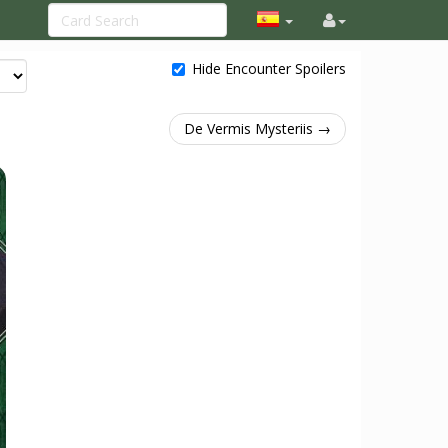
Hide Encounter Spoilers
De Vermis Mysteriis →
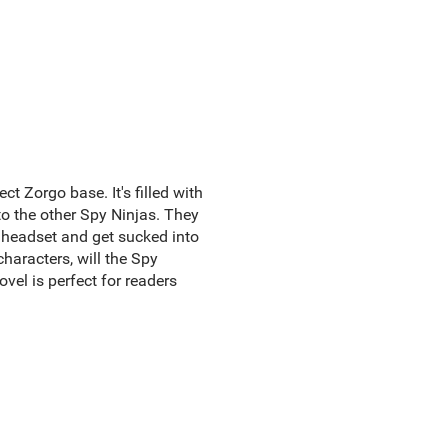
t Zorgo base. It's filled with
o the other Spy Ninjas. They
 headset and get sucked into
haracters, will the Spy
ovel is perfect for readers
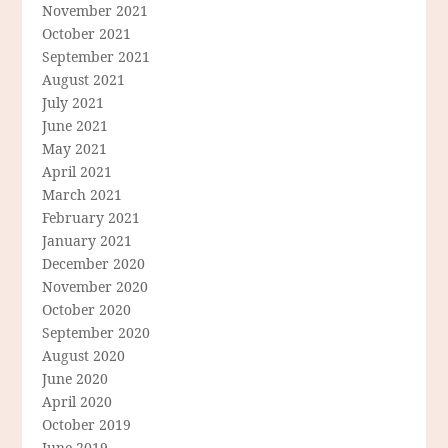
November 2021
October 2021
September 2021
August 2021
July 2021
June 2021
May 2021
April 2021
March 2021
February 2021
January 2021
December 2020
November 2020
October 2020
September 2020
August 2020
June 2020
April 2020
October 2019
June 2019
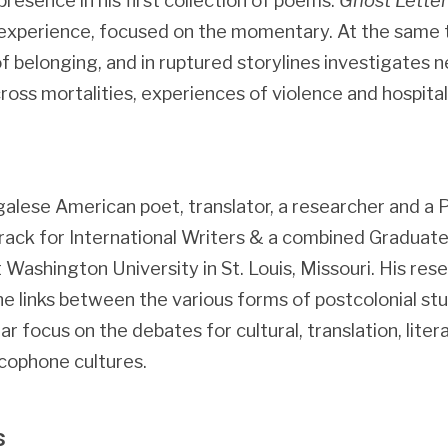
resence in his first collection of poems.
Ghost Letter
 experience, focused on the momentary. At the same t
 belonging, and in ruptured storylines investigates n
ross mortalities, experiences of violence and hospitalit
galese American poet, translator, a researcher and a
Track for International Writers & a combined Graduate 
t Washington University in St. Louis, Missouri. His re
he links between the various forms of postcolonial stu
lar focus on the debates for cultural, translation, lite
cophone cultures.
s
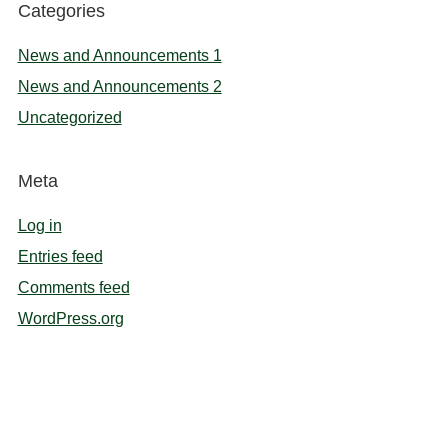
Categories
News and Announcements 1
News and Announcements 2
Uncategorized
Meta
Log in
Entries feed
Comments feed
WordPress.org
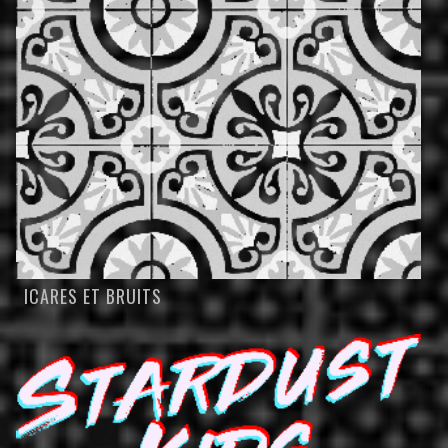
ICARES ET BRUITS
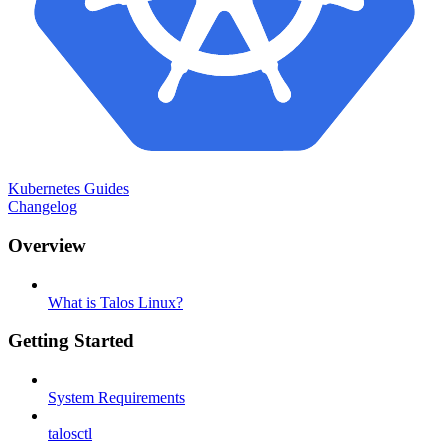
Kubernetes Guides
Changelog
Overview
What is Talos Linux?
Getting Started
System Requirements
talosctl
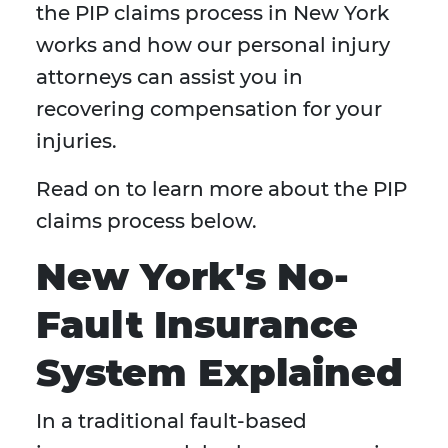
the PIP claims process in New York
works and how our personal injury
attorneys can assist you in
recovering compensation for your
injuries.
Read on to learn more about the PIP
claims process below.
New York's No-
Fault Insurance
System Explained
In a traditional fault-based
####
What to produce> Your answer must be the line containing "claims process below." and each line after it in the listing above, copied exactly.

Answer box>
claims process below.
New York's No-
Fault Insurance
System Explained
In a traditional fault-based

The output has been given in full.